From Casetext: Smarter Legal Research

State v. Wilson

COURT OF APPEALS OF NORTH CAROLINA
Jan 5, 2016
781 S.E.2d 531 (N.C. Ct. App. 2016)

Opinion

No. COA15–707.

01-05-2016

STATE of North Carolina v. Brandon Sentell WILSON.

Attorney General Roy Cooper, by Special Deputy Attorney General Amy L. Bircher, for the State. Leslie C. Rawls for defendant-appellant.


Attorney General Roy Cooper, by Special Deputy Attorney General Amy L. Bircher, for the State.

Leslie C. Rawls for defendant-appellant.

Opinion

Appeal by defendant from judgments entered 21 January 2015 by Judge Yvonne Mims Evans in Cleveland County Superior Court. Heard in the Court of Appeals 28 December 2015.

BRYANT, Judge.

Where the State adduced substantial evidence of defendant's participation in the charged conspiracy and the trial court properly instructed the jury on the essential elements of the offense, we hold that defendant received a fair trial free from prejudicial error.

Evidence tended to show that on the morning of 12 April 2012, Scott Shepherd (“Shepherd”) borrowed Erin Leann Hornbuckle's (“Hornbuckle”) black Nissan Maxima, telling her that he was taking Antwain Dawkins (“Dawkins”) to either his mother's home or his friend's home. Although Shepherd “was only supposed to be gone about 30 minutes[,]” he returned the car to Hornbuckle at his mother's house between 2:00 and 3:00 PM. Prior to Shepherd borrowing Hornbuckle's car both Hornbuckle and Shepherd went to Shepherd's mother's house. Hornbuckle remained at Shepherd's mother's house until Shepherd returned.

When Shepherd entered the house with Dawkins, Hornbuckle saw that they “had a bunch of money on [th]em and they had drugs[.]” Shepherd handed $300 to Hornbuckle before going into another room with his mother and Dawkins.

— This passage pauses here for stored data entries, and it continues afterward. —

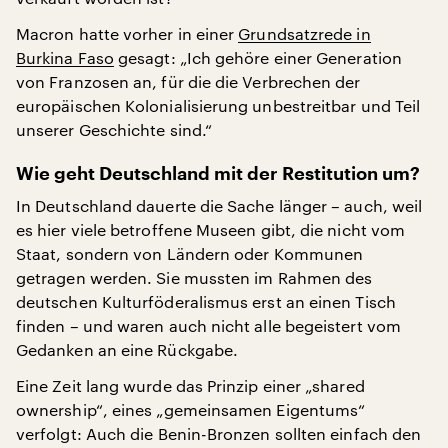
Macron hatte vorher in einer
Grundsatzrede in
Burkina Faso
gesagt: „Ich gehöre einer Generation
von Franzosen an, für die die Verbrechen der
europäischen Kolonialisierung unbestreitbar und Teil
unserer Geschichte sind.“
Wie geht Deutschland mit der Restitution um?
In Deutschland dauerte die Sache länger – auch, weil
es hier viele betroffene Museen gibt, die nicht vom
Staat, sondern von Ländern oder Kommunen
getragen werden. Sie mussten im Rahmen des
deutschen Kulturföderalismus erst an einen Tisch
finden – und waren auch nicht alle begeistert vom
Gedanken an eine Rückgabe.
Eine Zeit lang wurde das Prinzip einer „shared
ownership“, eines „gemeinsamen Eigentums“
verfolgt: Auch die Benin-Bronzen sollten einfach den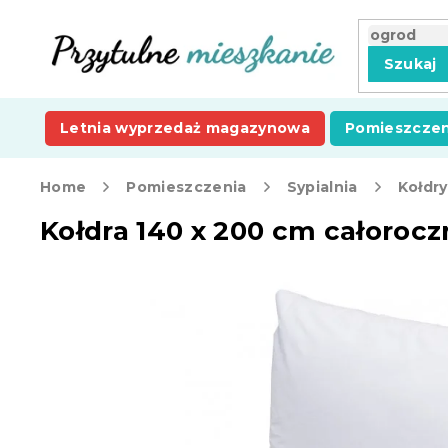
Przejść
do
treści
Szukaj
Letnia wyprzedaż magazynowa
Pomieszczen
Home
Pomieszczenia
Sypialnia
Kołdry
Kołdra 140 x 200 cm całoroc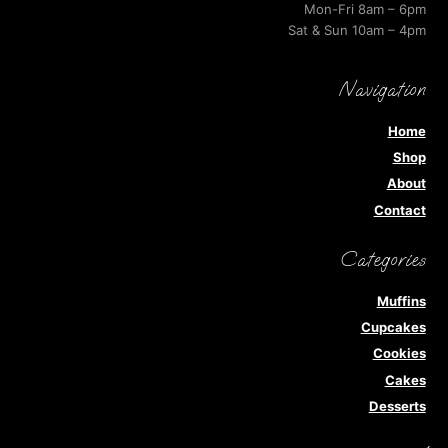
Mon-Fri 8am – 6pm
Sat & Sun 10am – 4pm
Navigation
Home
Shop
About
Contact
Categories
Muffins
Cupcakes
Cookies
Cakes
Desserts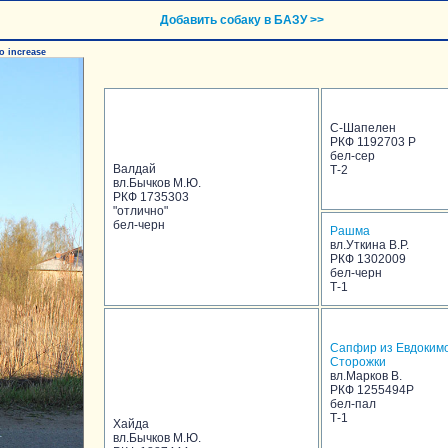
Добавить собаку в БАЗУ >>
o increase
С-Шапелен
РКФ 1192703 Р
бел-сер
Валдай
Т-2
вл.Бычков М.Ю.
РКФ 1735303
"отлично"
бел-черн
Рашма
вл.Уткина В.Р.
РКФ 1302009
бел-черн
Т-1
Сапфир из Евдоким
Сторожки
вл.Марков В.
РКФ 1255494Р
бел-пал
Т-1
Хайда
вл.Бычков М.Ю.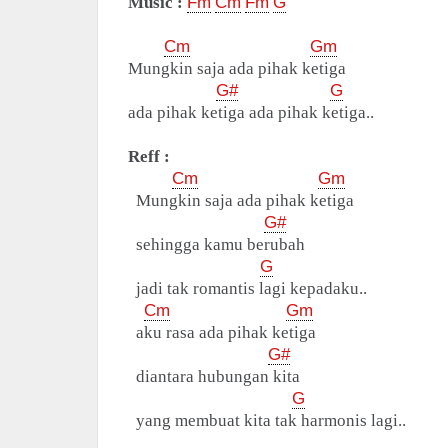
Music :
Fm
Cm
Fm
G
Cm
Gm
Mungkin saja ada pihak ketiga
G#
G
ada pihak ketiga ada pihak ketiga..
Reff :
Cm
Gm
Mungkin saja ada pihak ketiga
G#
sehingga kamu berubah
G
jadi tak romantis lagi kepadaku..
Cm
Gm
aku rasa ada pihak ketiga
G#
diantara hubungan kita
G
yang membuat kita tak harmonis lagi..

When the men emerged from the room, Hornbuckle accompanied them outside and watched Shepherd, Dawkins, and a third man leave in her car. Shepherd soon returned to his mother's house and surrendered the car to Hornbuckle. After speaking with Shepherd, Hornbuckle contacted a police officer and proceeded to the Shelby Police Department to report what she had seen. At trial, she identified defendant as the man she saw in her car with Shepherd and Dawkins on 12 April 2012.

Between 11:30 AM and 1:30 PM on 12 April 2012, 81–year–old Bonnie Putnam (“Putnam”) was confronted by two gunmen while working at Putnam's Used Cars. Putnam served as the business's financial officer and handled the payments received from car sales. She was alone in her office at the time of the invasion, her fellow employees having left the premises for their lunch break.

One of the gunmen, later identified as Dawkins, wore a ski mask. Taking Putnam's cell phone from her hand, he put his gun to her head and demanded money. The second gunman, whom Putnam identified as defendant, grabbed the phone and threw it to the floor before ordering Putnam to stand up. When Putnam said that she was unable to stand without assistance, the men shoved her to the floor. Dawkins took some bank bags from beneath a table in Putnam's office. After obtaining the bags, which contained approximately $160,000 in cash, the two intruders fled. Putnam “crawled on [her] side to the front of the house and called [her husband] and 9–1–1.”

Shelby Police Officer Carl Duncan (“Officer Duncan”) responded to the robbery call at Putnam's Used Cars and viewed the store's surveillance video, which showed two men armed with handguns “enter[ing] in through the basement door.... The shorter of the two had what appeared to be an orange mask or toboggan over his head. The [other] male did not appear to have any mask on[.]” A copy of the surveillance footage depicting the robbers was admitted into evidence and played for the jury. The State also presented video footage of the area outside of Putnam's Used Cars at the time of the robbery from surveillance cameras located at Campus Car Wash, directly across the street.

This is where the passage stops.